*Aim of the exercise*: Every line of the listing below from the one with "oslavovali úspěchy v" up to and including the one with "info@tordsmotorservice.com" should be retyped exactly, and nothing else; pictures are not part of the copy.

*Exercise data*:
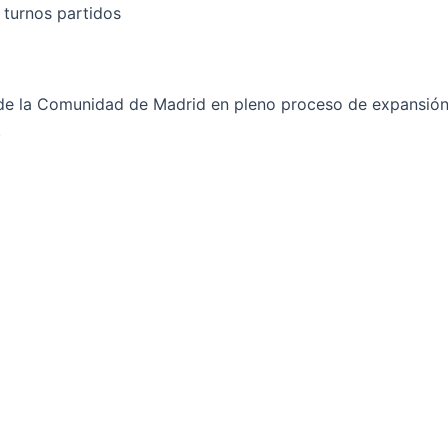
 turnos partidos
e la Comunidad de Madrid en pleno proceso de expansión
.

...

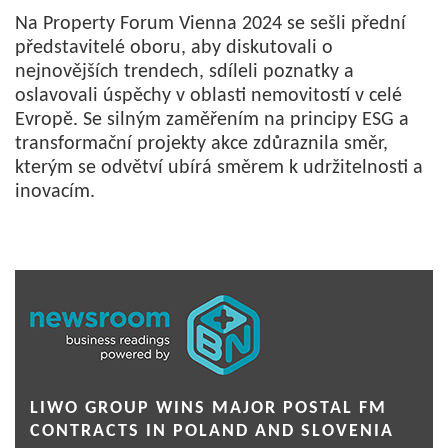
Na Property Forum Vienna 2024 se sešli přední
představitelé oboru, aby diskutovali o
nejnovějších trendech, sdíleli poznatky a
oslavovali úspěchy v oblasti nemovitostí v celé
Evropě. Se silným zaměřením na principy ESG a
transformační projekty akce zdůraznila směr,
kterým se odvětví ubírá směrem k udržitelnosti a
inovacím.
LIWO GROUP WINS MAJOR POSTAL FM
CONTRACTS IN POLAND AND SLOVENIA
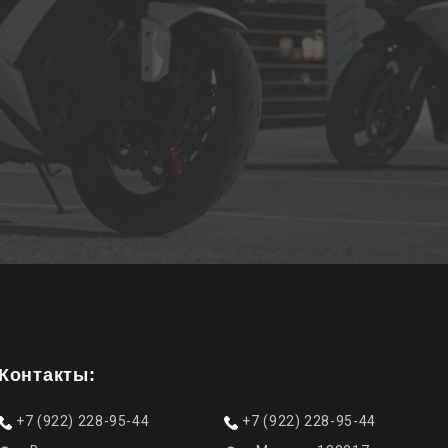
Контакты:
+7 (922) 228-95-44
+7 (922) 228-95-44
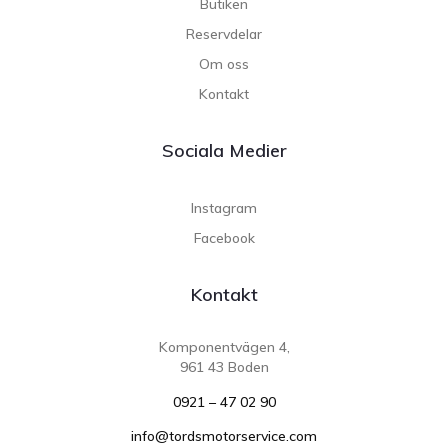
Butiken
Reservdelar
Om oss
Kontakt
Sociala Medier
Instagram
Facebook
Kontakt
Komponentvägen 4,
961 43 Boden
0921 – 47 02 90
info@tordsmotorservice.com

*Exercise output*:
oslavovali úspěchy v oblasti nemovitostí v celé
Evropě. Se silným zaměřením na principy ESG a
transformační projekty akce zdůraznila směr,
kterým se odvětví ubírá směrem k udržitelnosti a
inovacím.
LIWO GROUP WINS MAJOR POSTAL FM
CONTRACTS IN POLAND AND SLOVENIA
Контакты:
+7 (922) 228-95-44
+7 (922) 228-95-44
Butiken
Reservdelar
Om oss
Kontakt
Sociala Medier
Instagram
Facebook
Kontakt
Komponentvägen 4,
961 43 Boden
0921 – 47 02 90
info@tordsmotorservice.com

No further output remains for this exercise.